I Have been playing my Prophet 5 all week. Left it on for 3 hours today. Good lord it sounded like a different synth. So perfect. Almost like plugin with all the benefits of warmth and fatness of analog. It was crystalline. Incredible. It never sounds that great when i dont use it often. I guess you need to constantly use this old gear. I mean constantly. Anyway have you guys ever noticed similar experiences with your old synths? night and day!
i wouldnt say it needs it. It holds a tune after a 1 minute warm up an. sounds fine. but for some reason today and a few times before, it seems to be sounding great. I mean perfect. The sounds are very stable in an almost digital perfect way. its hard to describe.
Strangely enough, the only synth I ever needed to warm up for more than 15 minutes is the Moog Slim Phatty. My first unit took 2 hours to stabilize, but Moog were kind enough to replace it with a new unit that takes approximately half an hour. All other synths I own/have owned, vintage or new, are good to go after 10-15 minutes tops.
The Jupiter 8 manual says to wait 4 minutes and then press the tune function to get it in tune. From my experience that is about right. I put mine on and wait 5 minutes while I do other stuff then hit tune and don't have any issues after that.
It definitely does not sound right if you try to tune it immediately after you turn it on.

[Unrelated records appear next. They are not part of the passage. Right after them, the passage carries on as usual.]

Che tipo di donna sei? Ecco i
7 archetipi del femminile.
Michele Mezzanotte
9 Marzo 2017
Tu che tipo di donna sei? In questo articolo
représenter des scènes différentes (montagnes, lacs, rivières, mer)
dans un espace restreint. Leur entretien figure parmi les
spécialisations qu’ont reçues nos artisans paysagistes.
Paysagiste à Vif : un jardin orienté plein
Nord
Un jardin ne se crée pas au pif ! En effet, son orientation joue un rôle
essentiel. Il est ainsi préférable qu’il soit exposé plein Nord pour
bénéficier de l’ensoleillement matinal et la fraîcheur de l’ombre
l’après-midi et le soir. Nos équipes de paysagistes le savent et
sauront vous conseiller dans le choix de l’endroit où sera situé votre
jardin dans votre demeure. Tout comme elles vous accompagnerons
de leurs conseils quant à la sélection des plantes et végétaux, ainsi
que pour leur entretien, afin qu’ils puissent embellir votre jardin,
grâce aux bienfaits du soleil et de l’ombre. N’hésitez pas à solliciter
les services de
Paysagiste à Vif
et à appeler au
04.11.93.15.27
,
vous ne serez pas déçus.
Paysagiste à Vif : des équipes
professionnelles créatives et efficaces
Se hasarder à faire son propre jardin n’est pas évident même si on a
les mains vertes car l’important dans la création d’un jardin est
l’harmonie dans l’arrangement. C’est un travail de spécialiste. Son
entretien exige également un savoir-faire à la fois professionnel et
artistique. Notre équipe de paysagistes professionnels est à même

Let me clarify. It holds a tune and sounds great after 1min of warm up. My p5 had been serviced up the a$$. Seems a few times it sounded super special. That it all.
Depending on where you live the quality of main power might be different throughout the day. It tends to be best during the night when overall consumption is lowest. It's not totally absurd to assume a possible connection there.

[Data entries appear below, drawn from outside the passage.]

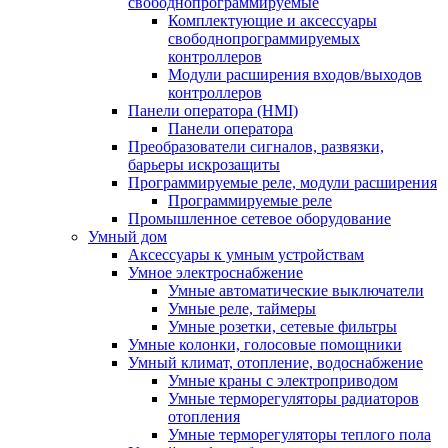
свободнопрограммируемые
Комплектующие и аксессуары
свободнопрограммируемых
контроллеров
Модули расширения входов/выходов
контроллеров
Панели оператора (HMI)
Панели оператора
Преобразователи сигналов, развязки,
барьеры искрозащиты
Программируемые реле, модули расширения
Программируемые реле
Промышленное сетевое оборудование
Умный дом
Аксессуары к умным устройствам
Умное электроснабжение
Умные автоматические выключатели
Умные реле, таймеры
Умные розетки, сетевые фильтры
Умные колонки, голосовые помощники
Умный климат, отопление, водоснабжение
Умные краны с электроприводом
Умные терморегуляторы радиаторов
отопления
Умные терморегуляторы теплого пола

Probably 15-20mins for the Andromeda, then I hit autotune once and leave temp tuning and background tuning off. Im ok if it falls out a little bit over time. I dont have anything ancient at the moment, but I think it depends on the synth. I had an old Arp Odyssey that was real finnicky, didnt like staying in tune for long, had a couple techs look at it/tweak it but she was just a moody synth, actually thats one of the reasons I eventually sold it.
I think its more of an issue during winter when the studio gets cool at night, during the summer its a pretty stable 75F, maybe it goes up around 80F when I turn off the AC for the day but Im in a basement now so its fairly stable down here compared to some spaces Ive been in.

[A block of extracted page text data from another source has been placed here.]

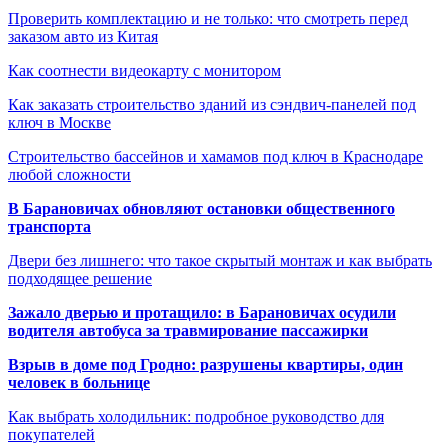
Проверить комплектацию и не только: что смотреть перед
заказом авто из Китая
Как соотнести видеокарту с монитором
Как заказать строительство зданий из сэндвич-панелей под
ключ в Москве
Строительство бассейнов и хамамов под ключ в Краснодаре
любой сложности
В Барановичах обновляют остановки общественного
транспорта
Двери без лишнего: что такое скрытый монтаж и как выбрать
подходящее решение
Зажало дверью и протащило: в Барановичах осудили
водителя автобуса за травмирование пассажирки
Взрыв в доме под Гродно: разрушены квартиры, один
человек в больнице
Как выбрать холодильник: подробное руководство для
покупателей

Some vco based synths require a 'warm up" time until they are stable. I'm wondering eether playing a synth before the warm up is over - would actually "screw up" the proccedure or have no effect what so ever.
I often play a chord and use hold on my polysix when i first switch it on as I like the sound it makes when everything drifts into tune (the closest the P6 gets to portamento - haha!) - kinda like the THX sound - "ready to go sir" it suggests to me as it's last VCO sorts it's self out.
Polysix, if a good unit, is really quick to get in tune and once there is very stable.
It's often useful to play a VCO analog synth right after it's turned on, and then 15-20 minutes later, in order to check the difference in intonation.
Of course, you should tune it 'after' the warm-up period, otherwise it could drift again in a short time.
The warm up time is different by different analog synths, normally 10-30 minutes.
Also consider that temperature of the environment where the analog synth is located affect the tuning - analog oscillators are sensitive for temperature (therefore they must warm up a little bit). Fore some synths it's not so dramatic (eg my Xpander) but for other just a slight difference in the temperature mess up the tuning (eg one oscillator of my former Minimoog model D).
The SH101 seems to be good to go straight away but the Mono/Poly is a little wonky for the first half hour or so. Generally if I know I'm going to be using it I'll leave it on for days at a time.
Odd, My Mono/Poly tunes up in 5 minutes, it's crazy how much time and drift you can get rid of with a service, recap, and some part replacement. Though you don't need to, warming up is half the fun of Analogue isn't it?
Yeah the M/P really does need a service. The 101 was serviced right before I bought it off my local tech so it makes sense. I think when Midi/Poly comes out I'll get him to install and service it all at once.